Эстон изумленно поднял брови, и на лице Леоновой изобразилась досада.
– Ваши… нововестники? Репортеры?
Эстон наконец понял, что она имеет в виду, и кивнул.
– Могу представить, какой вой поднялся бы у нас, если бы к нам прибыл человек из прошлого. А тролль наверняка способен получать информацию от ваших телевизионных сетей.
– Понятно. – Он задумчиво поглядел на нее. –А почему это так важно?
– Хотела бы я знать, как это может повлиять на ход его мыслей, – негромко ответила Леонова. – Как я уже говорила, у троллей психика, по человеческим меркам, не очень-то здоровая, поэтому я не знаю, каковы замыслы этого типа. Но я знаю, что он считает меня мертвой.
Эстон вопросительно приподнял бровь, и она поджала губы.
– Ни один тролль не упустил бы шанса меня убить: это, пожалуй, самая неприятная черта их характера. Один из них нарочно вернулся, чтобы убить мою связистку, когда она катапультировалась. При этом он знал, что подставляется под удар и сам может быть уничтожен. Нет, стер… мистер Эстон, он уверен, что убил меня, иначе разнес бы «Спутник» на мелкие кусочки.
– А почему же он не сделал этого?
– Возможно, экономил заряды, но, скорее всего, из-за присущего троллям высокомерия. Нам недостаточно известно, как функционирует их психика, но мы знаем, что они гордятся непогрешимостью своего мышления. Этим они как будто стремятся что-то доказать кангам.
– В каком смысле?
– Канги всегда ведут себя крайне логично, и любой канг разгромил бы подбитую машину, чтобы знать наверняка, что весь экипаж погиб. Тролли будут стрелять по всему, что напоминает живое существо, но если они считают, что имеют дело с трупом, то ракеты тратить не будут. Это похоже… похоже на то, как если бы они хотели продемонстрировать презрение к своему врагу.
Она замолчала, пытаясь подыскать слова, точнее выражающие ее мысль, и, не найдя их, закончила:
– Думаю, его ввела в заблуждение установленная на «Спутнике» новая система выживания. Мы ничего не жалеем для спасения своих бойцов. И все таки многие гибнут…
Глаза Леоновой потемнели от нахлынувшей печали.
– Судя но тому, что вы мне рассказали, эта система сработала.
– Каким образом?
– Ну… – Она сделала над собой усилие. – Инженеры встроили в истребитель глушак, блокирующий улавливаемые сканером кангов сигналы о жизнедеятельности экипажа, и запрограммировали катапульту так, что она срабатывает с задержкой. Вы ведь говорили, что тролль какое-то время летел за моей машиной?
Эстон кивнул, и Леонова улыбнулась бледной, холодной улыбкой.
– Вероятнее всего, он сканировал подбитую машину, чтобы убедиться, что экипаж мертв. Глушак сработал, бортовой компьютер выждал сколько мог, после чего взорвал истребитель и катапультировал кабину. Очевидно, он определил ваше местонахождение и нацелил ее на вашу яхту.
Леонова сделала паузу.
– Если бы мы находились в космосе, программа, вероятно, не сработала бы, и я умерла. Нет смысла катапультироваться в среде, где невозможно выжить, и командование флота решило, что незачем взрывать подбитую машину, если в этом нет никакой пользы.
– Значит, тролль думает, что вы погибли, – задумчиво произнес Эстон. – А как изменились бы его планы, узнай он, что это не так?

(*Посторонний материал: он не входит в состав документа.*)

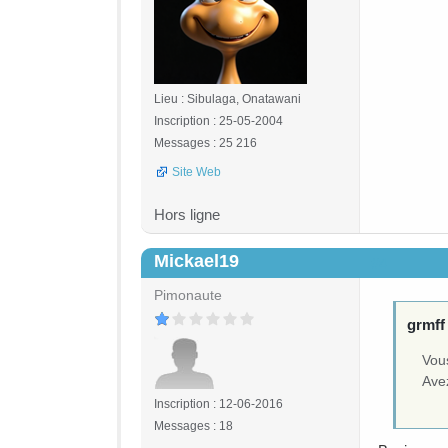
Lieu : Sibulaga, Onatawani
Inscription : 25-05-2004
Messages : 25 216
Site Web
Hors ligne
Mickael19
#4
Pimonaute
grmff 
Vou
Ave
Inscription : 12-06-2016
Messages : 18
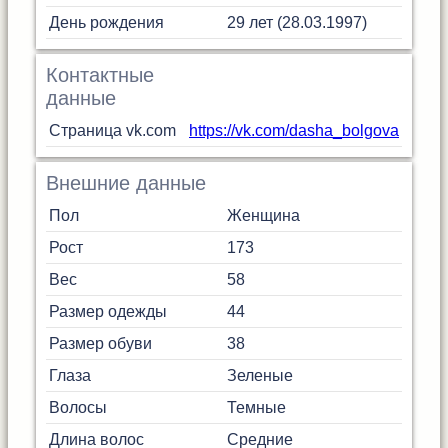
День рождения
29 лет (28.03.1997)
Контактные
данные
Страница vk.com
https://vk.com/dasha_bolgova
Внешние данные
Пол
Женщина
Рост
173
Вес
58
Размер одежды
44
Размер обуви
38
Глаза
Зеленые
Волосы
Темные
Длина волос
Средние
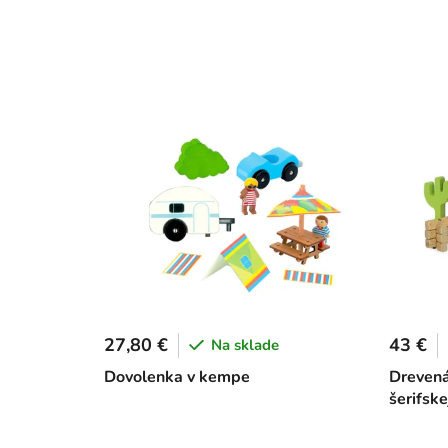
27,80 €
43 €
Na sklade
Dovolenka v kempe
Drevená
šerifske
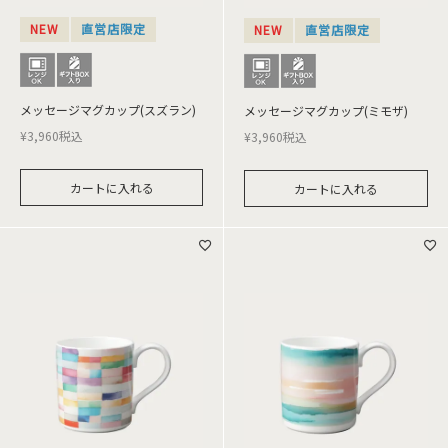
NEW
直営店限定
NEW
直営店限定
メッセージマグカップ(スズラン)
メッセージマグカップ(ミモザ)
¥
3,960
税込
¥
3,960
税込
カートに入れる
カートに入れる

– Не знаю, – ответила Леонова с досадой. – Понимаете, канги отправились в эту экспедицию, чтобы истребить человечество еще до того, как оно будет представлять для них смертельную угрозу. Тролль прекрасно это знает. Но рядом с ним нет кангов, чтобы отдавать ему приказы. Кроме того, он уверен, что убил последних уцелевших людей своей эпохи, так что в 2007-м году никто не может догадываться, кто он такой и каковы его замыслы Впервые за всю историю тролль обрел свободу и возможность самому принимать решения.
Леонова надолго замолчала, смотря вдаль невидящим взглядом. Она размышляла.

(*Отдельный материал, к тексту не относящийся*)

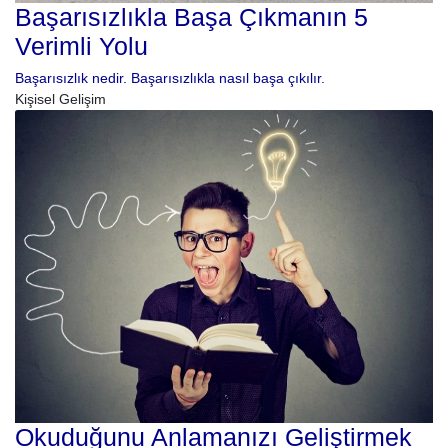
Başarısızlıkla Başa Çıkmanın 5
Verimli Yolu
Başarısızlık nedir. Başarısızlıkla nasıl başa çıkılır.
Kişisel Gelişim
Okuduğunu Anlamanızı Geliştirmek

– Кто может сказать, как он себя поведет в такой ситуации? – вновь заговорила она. – Возможно, заданная программа по-прежнему будет определять его поведение. Возможно, он окажется в состоянии вынашивать свои собственные планы. Трудно сказать наверняка. Однако я знаю: если он обнаружит, что убить меня ему все-таки не удалось, то почувствует себя в опасности. И в этом случае…

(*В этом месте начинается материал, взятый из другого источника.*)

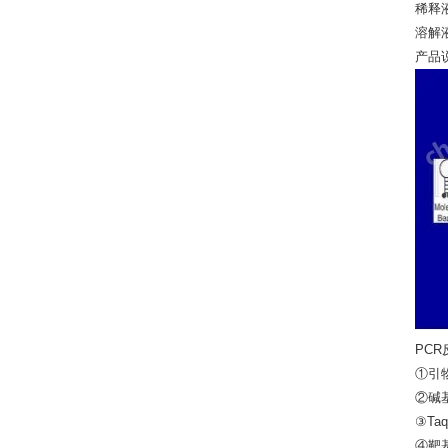
稀
溶
产
PC
①引
②碱
③Ta
④靶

– И в этом случае, – задумчиво продолжил Эстон, – он может сделать что-нибудь такое, о чем мы все будем сожалеть.
– Именно так. – Она слегка вздрогнула. – Вы не можете себе представить, мистер Эстон, всю силу его ненависти. А ведь из всех живых существ в нашей галактике меня он ненавидит больше всего. Добавьте к этому, что я – единственный человек на всей планете, который кое-что знает о нем… – Она тряхнула головой. – Он наверняка начнет охотиться за мной, – закончила она негромко. – И ему будет безразлично, сколько людей придется убить, чтобы добраться до меня.
Эстон почувствовал, как его тело напряглось, и усилием воли заставил себя расслабиться. Теплый солнечный свет внезапно показался ему сумеречным и холодным, и он почувствовал, что в нем коченеет и ум, и душа. Он хотел, чтобы эта девушка выжила. Выжила во что бы то ни стало, – и не только потому, что она была единственным источником бесценной информации.
– Что ж, – сказал он, изо всех сил стараясь, чтобы его голос звучал бодро и уверенно, – значит, нам нужно принять меры и скрыть информацию о вас от наших «шумелок». – Он улыбнулся, повторяя ее словечко.
– Этого недостаточно, мистер Эстон. Понимаете…
– Пожалуйста, – снова перебил он ее, – мы ведь представились друг другу. Меня зовут Ричард, для друзей – Дик. Мне бы хотелось, чтобы и вы меня так звали.
– Договорились, Дик.
Она улыбнулась, и что-то дрогнуло в нем, что-то, что уже многие годы казалось умершим.
– Но только если вы перестанете величать меня «полковником». Меня зовут Людмила. А «для друзей», как вы говорите, – Мила.
– Спасибо, Мила, – ответил Эстон, стараясь, чтобы его улыбка казалась чисто дружеской и не выдавала чувства, которые он испытывал. Черт возьми, он в три раза старше ее! А все из-за того, что он оказался с ней наедине, попробовал убедить себя Эстон, хотя прекрасно понимал, что это неправда. Черты ее лица были слишком суровыми, чтобы их можно было назвать красивыми, но в них таилось нечто более важное, чем красота. В них угадывалась внутренняя сила и мужество. А вот глаза ее были по-настоящему прекрасны… И в них светилась мудрость. Невозможно ранняя для ее лет мудрость…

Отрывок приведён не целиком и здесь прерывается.